### Information
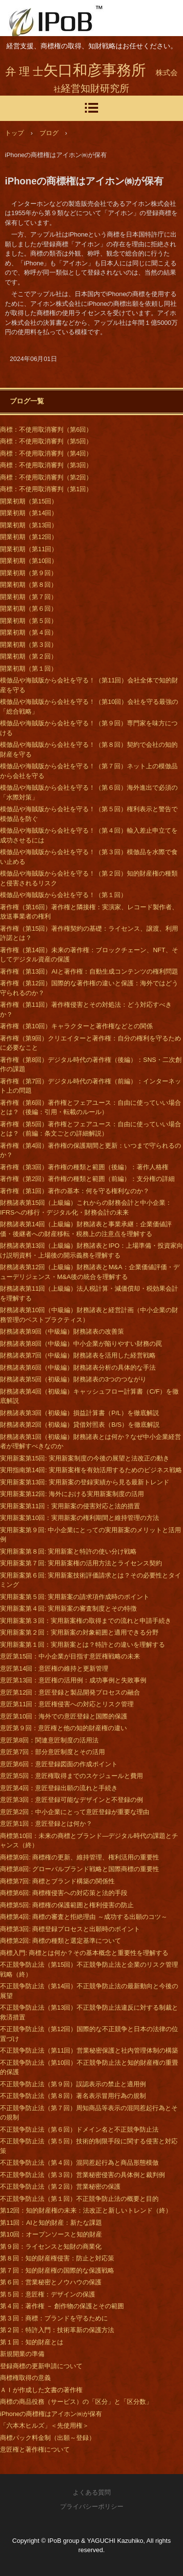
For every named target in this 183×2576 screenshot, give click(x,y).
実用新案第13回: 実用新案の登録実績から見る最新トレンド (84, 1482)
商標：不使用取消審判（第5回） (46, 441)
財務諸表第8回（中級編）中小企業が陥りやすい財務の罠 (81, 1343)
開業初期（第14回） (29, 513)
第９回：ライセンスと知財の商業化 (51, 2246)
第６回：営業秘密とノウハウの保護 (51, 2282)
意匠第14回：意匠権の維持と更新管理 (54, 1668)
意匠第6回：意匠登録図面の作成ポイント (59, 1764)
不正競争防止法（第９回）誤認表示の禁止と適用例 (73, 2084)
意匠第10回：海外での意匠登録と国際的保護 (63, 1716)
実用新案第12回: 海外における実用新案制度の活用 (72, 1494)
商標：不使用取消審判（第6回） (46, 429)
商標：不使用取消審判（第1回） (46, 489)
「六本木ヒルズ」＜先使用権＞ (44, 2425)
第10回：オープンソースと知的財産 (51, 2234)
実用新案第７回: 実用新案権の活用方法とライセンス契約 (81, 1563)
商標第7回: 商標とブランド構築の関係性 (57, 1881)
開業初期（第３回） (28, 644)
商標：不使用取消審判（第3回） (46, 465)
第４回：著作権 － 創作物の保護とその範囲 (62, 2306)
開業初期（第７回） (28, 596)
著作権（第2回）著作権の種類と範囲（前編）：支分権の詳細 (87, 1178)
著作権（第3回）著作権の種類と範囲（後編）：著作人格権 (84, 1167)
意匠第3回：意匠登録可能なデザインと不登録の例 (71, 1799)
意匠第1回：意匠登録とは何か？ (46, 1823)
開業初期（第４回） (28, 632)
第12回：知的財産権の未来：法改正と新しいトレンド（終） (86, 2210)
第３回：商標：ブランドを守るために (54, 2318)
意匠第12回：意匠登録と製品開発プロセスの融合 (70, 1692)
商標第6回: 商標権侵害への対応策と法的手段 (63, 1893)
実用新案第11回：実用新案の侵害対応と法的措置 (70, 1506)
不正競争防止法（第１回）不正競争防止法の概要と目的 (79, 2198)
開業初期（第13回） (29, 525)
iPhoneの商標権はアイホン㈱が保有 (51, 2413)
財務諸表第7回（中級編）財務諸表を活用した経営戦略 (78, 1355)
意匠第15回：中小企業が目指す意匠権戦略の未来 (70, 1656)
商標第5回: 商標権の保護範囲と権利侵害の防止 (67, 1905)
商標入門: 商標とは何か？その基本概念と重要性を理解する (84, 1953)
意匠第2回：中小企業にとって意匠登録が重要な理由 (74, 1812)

### Assignment
Each line from the start of the listing above through the line with "商標：不使用取消審判（第6回） (46, 429)" is what to output, exactly as written and without pictures.

### Answer section
For every named target in this 183×2576 screenshot, give click(x,y).
実用新案第13回: 実用新案の登録実績から見る最新トレンド (84, 1482)
商標：不使用取消審判（第5回） (46, 441)
財務諸表第8回（中級編）中小企業が陥りやすい財務の罠 (81, 1343)
開業初期（第14回） (29, 513)
第９回：ライセンスと知財の商業化 (51, 2246)
第６回：営業秘密とノウハウの保護 (51, 2282)
意匠第14回：意匠権の維持と更新管理 (54, 1668)
意匠第6回：意匠登録図面の作成ポイント (59, 1764)
不正競争防止法（第９回）誤認表示の禁止と適用例 (73, 2084)
意匠第10回：海外での意匠登録と国際的保護 (63, 1716)
実用新案第12回: 海外における実用新案制度の活用 (72, 1494)
商標：不使用取消審判（第6回） (46, 429)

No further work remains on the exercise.